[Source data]
____________________

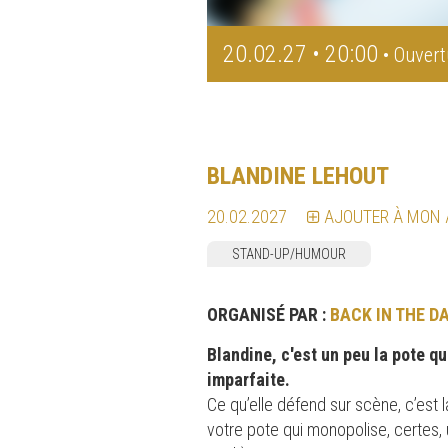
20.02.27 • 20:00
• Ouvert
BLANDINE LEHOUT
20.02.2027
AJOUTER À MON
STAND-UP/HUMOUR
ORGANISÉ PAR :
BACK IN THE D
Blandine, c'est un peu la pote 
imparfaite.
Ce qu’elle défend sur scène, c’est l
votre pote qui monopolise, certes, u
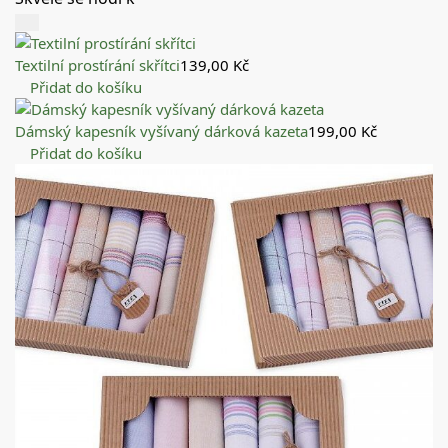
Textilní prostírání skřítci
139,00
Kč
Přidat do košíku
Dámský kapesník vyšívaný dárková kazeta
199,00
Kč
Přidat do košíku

____________________

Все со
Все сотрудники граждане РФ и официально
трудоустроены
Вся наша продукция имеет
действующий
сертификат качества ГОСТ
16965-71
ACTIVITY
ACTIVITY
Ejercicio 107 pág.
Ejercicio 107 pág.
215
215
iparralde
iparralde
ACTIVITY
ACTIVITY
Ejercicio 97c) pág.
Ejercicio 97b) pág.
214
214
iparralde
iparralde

____________________

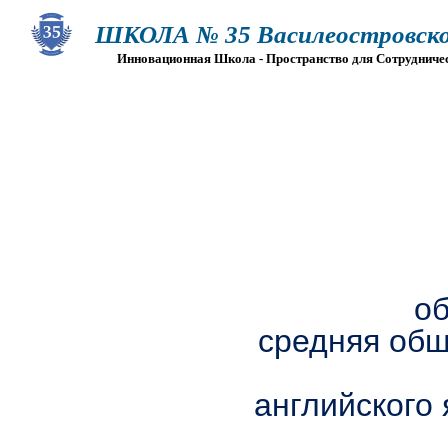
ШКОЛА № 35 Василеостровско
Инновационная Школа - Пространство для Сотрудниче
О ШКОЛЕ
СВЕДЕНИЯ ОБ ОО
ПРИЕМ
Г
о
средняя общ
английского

____________________

Required work →
In the entries above, copy each line that contains the string "Ejercicio".

Answer →
Ejercicio 107 pág.
Ejercicio 107 pág.
Ejercicio 97c) pág.
Ejercicio 97b) pág.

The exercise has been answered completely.